Trump Indictment Is Reckless and Harms Judicial System


Manhattan District Attorney Alvin Bragg arrives to the courtroom during the Trump Organization tax fraud trial at the New York Supreme Court on December 06, 2022 in New York City
Michael M. Santiago/Getty Images


A Manhattan grand jury has indicted former President Donald Trump on more than 30 charges, reportedly related to his hush-money payment to porn star Stormy Daniels. This case seems extremely flimsy on its merits and is especially problematic given the historic importance of a first-ever indictment of a former president.

Hush payments may be sleazy, but let’s be clear, they are legal. The violation of the law in the Daniels payment may have been in how it was logged in the Trump Organization accounts, and at most, this is a misdemeanor. The idea of going after a former president, with all the political consequences involved, on such a piddling charge was so self-evidently absurd that no minimally self-respecting prosecutor would do it. But it seems that Alvin Bragg, Manhattan’s District Attorney, is crossing the Rubicon.

“The question, then, was how to bootstrap up the alleged misdemeanor into a felony. Under New York law, the false bookkeeping could be a felony if it was in service of another crime, which Bragg apparently posits was a campaign-finance violation. Yet it’s not clear that the payment was a campaign-finance violation at all. Trump can plausibly argue that he wished to avoid personal embarrassment. It is easy to imagine the same people going after Trump now equally objecting if he had used campaign funds, on grounds that a payment resulting from an alleged affair is a personal matter.”
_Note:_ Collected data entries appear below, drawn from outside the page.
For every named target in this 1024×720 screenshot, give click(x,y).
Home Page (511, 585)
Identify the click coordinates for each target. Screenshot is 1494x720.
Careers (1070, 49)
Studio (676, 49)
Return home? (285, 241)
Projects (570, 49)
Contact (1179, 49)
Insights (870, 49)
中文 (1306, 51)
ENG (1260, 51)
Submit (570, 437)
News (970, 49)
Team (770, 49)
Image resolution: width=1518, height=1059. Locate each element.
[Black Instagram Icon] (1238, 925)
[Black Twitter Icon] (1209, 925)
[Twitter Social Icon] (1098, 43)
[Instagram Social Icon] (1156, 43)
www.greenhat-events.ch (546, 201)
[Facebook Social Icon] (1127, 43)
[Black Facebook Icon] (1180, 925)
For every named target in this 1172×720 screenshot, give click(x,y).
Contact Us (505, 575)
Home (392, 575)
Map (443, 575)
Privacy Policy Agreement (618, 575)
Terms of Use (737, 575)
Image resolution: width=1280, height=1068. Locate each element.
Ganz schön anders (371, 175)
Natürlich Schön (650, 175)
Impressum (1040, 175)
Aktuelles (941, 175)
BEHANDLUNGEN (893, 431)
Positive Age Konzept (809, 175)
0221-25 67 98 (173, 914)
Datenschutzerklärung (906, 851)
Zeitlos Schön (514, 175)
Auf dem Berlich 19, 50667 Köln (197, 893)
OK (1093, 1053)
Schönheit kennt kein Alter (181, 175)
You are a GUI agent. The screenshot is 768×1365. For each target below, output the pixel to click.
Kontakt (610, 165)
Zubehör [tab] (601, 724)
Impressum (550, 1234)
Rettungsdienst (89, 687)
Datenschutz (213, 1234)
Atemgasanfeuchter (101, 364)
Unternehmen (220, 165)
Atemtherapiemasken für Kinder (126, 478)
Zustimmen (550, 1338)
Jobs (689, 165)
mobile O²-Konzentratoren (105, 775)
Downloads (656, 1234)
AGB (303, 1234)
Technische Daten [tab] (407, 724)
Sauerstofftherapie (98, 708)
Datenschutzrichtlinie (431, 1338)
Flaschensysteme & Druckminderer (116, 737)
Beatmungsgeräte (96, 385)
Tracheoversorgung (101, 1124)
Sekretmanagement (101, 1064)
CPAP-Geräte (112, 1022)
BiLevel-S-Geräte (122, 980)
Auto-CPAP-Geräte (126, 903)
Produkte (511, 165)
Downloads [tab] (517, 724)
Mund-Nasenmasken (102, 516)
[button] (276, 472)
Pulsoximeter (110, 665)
There’s also a question of whether the statute of limitations has expired on these supposed offenses, and of the credibility of two of the star witnesses, confessed fraudster Michael Cohen and a porn star, among other issues. It’s important to note that federal prosecutors passed on this case, and Bragg’s predecessor, Cyrus Vance, decided it wasn’t worth pursuing.

Bragg promised to prosecute Trump during his campaign for DA, and all signs point to this being an instance of promises made, promises kept. But deciding that a certain individual should be prosecuted, and then twisting the law to find a way to nail him, is a gross violation of how our system of justice is supposed to work.

The prosecution is going to create an unprecedented situation, with a former president and the leading candidate for a major-party nomination dragged through a criminal case as he runs for president. It is going to heighten emotions and drive further political divisions. It should be incumbent on everyone to avoid irresponsible rhetoric, even though Trump, with his taste for the incendiary and conspiratorial, likely won’t do that.

In sheer political terms, Trump will benefit, at least in the short and medium term, from the attention and Republican sympathy that will come with the indictment. Any further indictments, whatever the merits, will inevitably be discredited to some extent or other by Bragg going first with these dubious charges. There will surely be other, unforeseen consequences, none of which are likely to be good.

This act might serve Bragg’s political purposes, but the country will face the consequences.